# My neighbors and roosters



## BootedBantam (Aug 31, 2012)

I met my chicken neighbors. Found out who owned the roosters to the north of me. Also another neighbor has a little rooster. The neighbor with the roosters is moving because a neighbor called the chicken police.  He had a barking dog that made more noise than his chickens. And get this, one neighbor has two chickens missing. 

I have two back up plans if I have to re-home Outlaw. I really hope that doesn't happen. And the neighbor who is moving gave me an 8 month old laying chicken. Yes, I know chicken fever!! I will post pics of her tomorrow, I brought her over at night to introduce to the gang. She is huge.


----------



## Sundancers (Jun 20, 2012)

I'm so lost ........


----------



## Energyvet (Jul 25, 2012)

Booty, I am dying to see that new hen. Just explain it all to outlaw. He'll be good. He's kinda a magic chicken anyway! Don't worry, be happy! For now anyway. That chicken lecture is this Sunday. I'll let you know how it goes!


----------



## cogburn (Jul 16, 2012)

You can bring outlaw to my farm if it comes to that.. I'll take care of him.


----------



## BootedBantam (Aug 31, 2012)

Awwww...Is there room for me? lol

Sorry if it sounded like a ramble, I forget some people don't know my story. I live in a no rooster zone but my neighborhood has several roosters.
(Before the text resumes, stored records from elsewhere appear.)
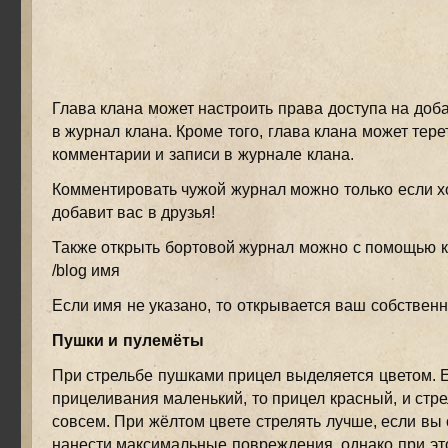
Глава клана может настроить права доступа на доб
в журнал клана. Кроме того, глава клана может тер
комментарии и записи в журнале клана.
Комментировать чужой журнал можно только если х
добавит вас в друзья!
Также открыть бортовой журнал можно с помощью к
/blog имя
Если имя не указано, то открывается ваш собствен
Пушки и пулемёты
При стрельбе пушками прицел выделяется цветом. 
прицеливания маленький, то прицел красный, и стре
совсем. При жёлтом цвете стрелять лучше, если вы
нанести максимальные повреждения, однако при эт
I met my neighbors for the first time, well I have waved that it is it. 

The chicken police visited him because his roosters made too much noise said a neighbor. 

That makes my rooster, vulnerable for someone to call.

And we have a chicken theif in the neighborhood. Two days, two missing chickens.

I have been trying to get to know my neighbors better in hopes my rooster can stay. 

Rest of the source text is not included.